The Bush administration's failure to win final approval of new fee disclosure regulations for defined contribution plans could turn into a major headache for executives.
That's because existing Department of Labor regulations require them to report fee and compensation information they might not be able to get, ERISA attorneys and pension industry consultants said.
The Department of Labor in 2007 adopted new annual fee-and-compensation reporting obligations for DC plans. Plans are supposed to start supplying the Department of Labor with the information — including the obscure revenue-sharing arrangements that plan service providers use to divvy up plan fees among themselves — in their annual Form 5500 financial reports, starting with the 2009 plan year.
The rub for sponsors is that they have to get much of the fee and compensation information required for those reports from service providers. But there's no legal requirement for the providers to release that information.
The DOL under the Bush administration had proposed a new rule that would have required service providers to give plan executives the necessary information. But that proposal was not approved before the Obama administration took over Jan. 20 — and it's unclear what will happen to it.
“Now we have requirements for what plan sponsors have to report to the government, but we don't have any regulations laying out the information that plan providers have to give to the plan sponsors,” said Ann Combs, principal for the strategic retirement consulting group at The Vanguard Group, Malvern, Pa., and a former assistant secretary of labor and head of the Employee Benefits Security Administration.

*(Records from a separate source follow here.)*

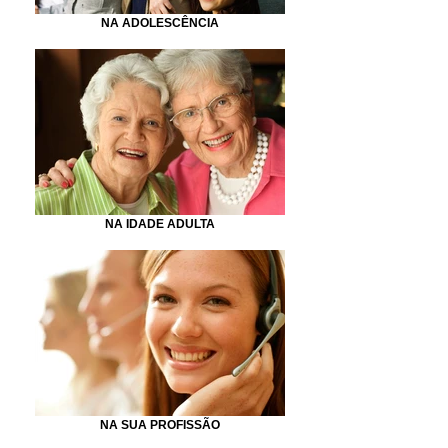
NA ADOLESCÊNCIA
NA IDADE ADULTA
NA SUA PROFISSÃO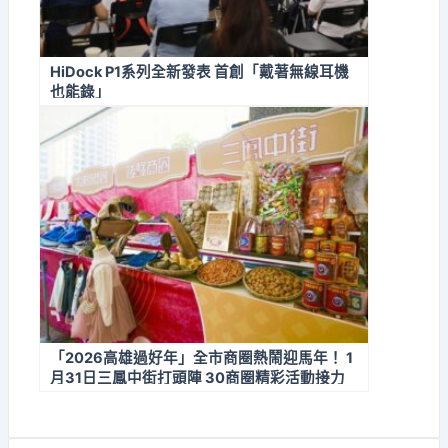
HiDock P1系列全新發表 首創「戴著無線耳機
也能錄」
「2026高雄過好年」全市商圈熱鬧迎馬年！ 1
月31日三鳳中街打頭陣 30商圈精彩活動接力
迎新春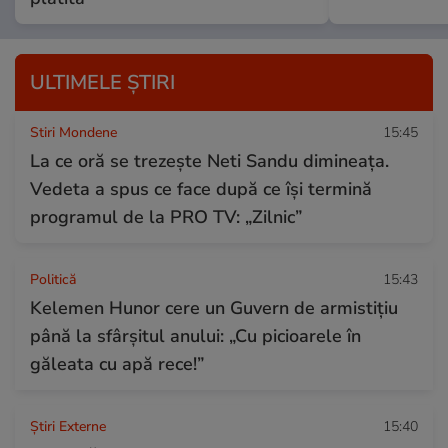
ULTIMELE ȘTIRI
Stiri Mondene
15:45
La ce oră se trezește Neti Sandu dimineața.
Vedeta a spus ce face după ce își termină
programul de la PRO TV: „Zilnic”
Politică
15:43
Kelemen Hunor cere un Guvern de armistițiu
până la sfârșitul anului: „Cu picioarele în
găleata cu apă rece!”
Știri Externe
15:40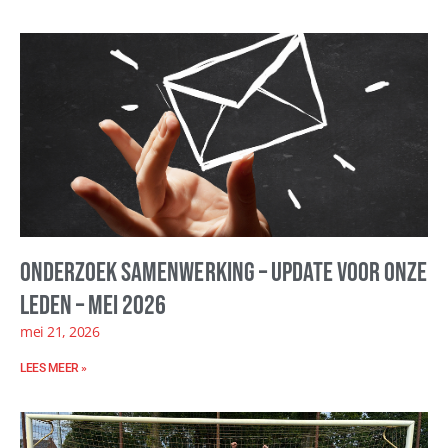
Onderzoek samenwerking – update voor onze
leden – mei 2026
mei 21, 2026
LEES MEER »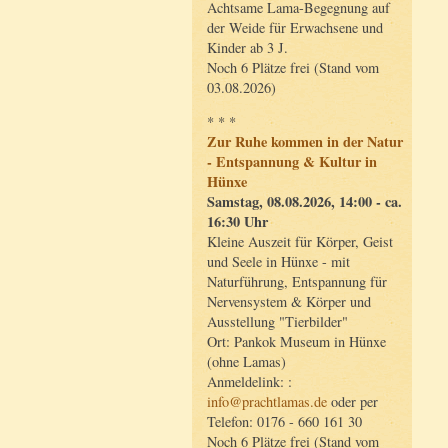
Achtsame Lama-Begegnung auf
der Weide für Erwachsene und
Kinder ab 3 J.
Noch 6 Plätze frei (Stand vom
03.08.2026)
* * *
Zur Ruhe kommen in der Natur
- Entspannung & Kultur in
Hünxe
Samstag, 08.08.2026, 14:00 - ca.
16:30 Uhr
Kleine Auszeit für Körper, Geist
und Seele in Hünxe - mit
Naturführung, Entspannung für
Nervensystem & Körper und
Ausstellung "Tierbilder"
Ort: Pankok Museum in Hünxe
(ohne Lamas)
Anmeldelink: :
info@prachtlamas.de
oder per
Telefon: 0176 - 660 161 30
Noch 6 Plätze frei (Stand vom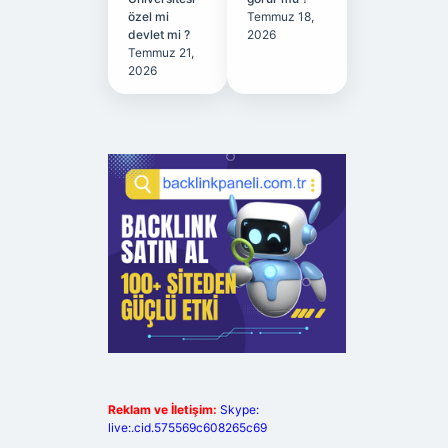
özel mi
Temmuz 18,
devlet mi ?
2026
Temmuz 21,
2026
Reklam ve İletişim:
Skype:
live:.cid.575569c608265c69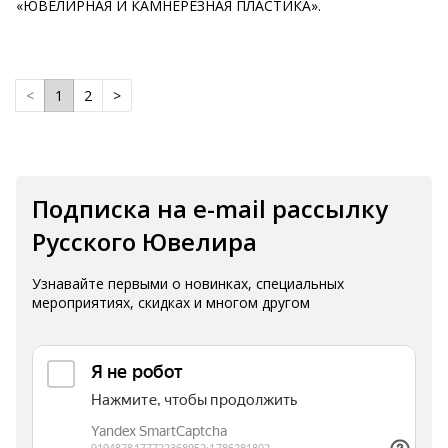
«ЮВЕЛИРНАЯ И КАМНЕРЕЗНАЯ ПЛАСТИКА».
<
1
2
>
Подписка на e-mail рассылку
Русского Ювелира
Узнавайте первыми о новинках, специальных
мероприятиях, скидках и многом другом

Some ERISA attorneys and pension consultants said that executives at large DC plans are likely to get much of the information necessary to fill out the enhanced Form 5500s — the first of which are to be filed in July 2010 — because many plan service providers will want to keep their customers happy.
“Service providers provide the information needed to file 5500s and they'll continue to do that,” said Ed Ferrigno, vice president of Washington affairs for the Profit Sharing/401(k) Council of America, Chicago.
Still, it's unclear how many service providers will reconfigure their internal reporting systems to collect detailed fee and compensation information until final regulations on the subject have been adopted.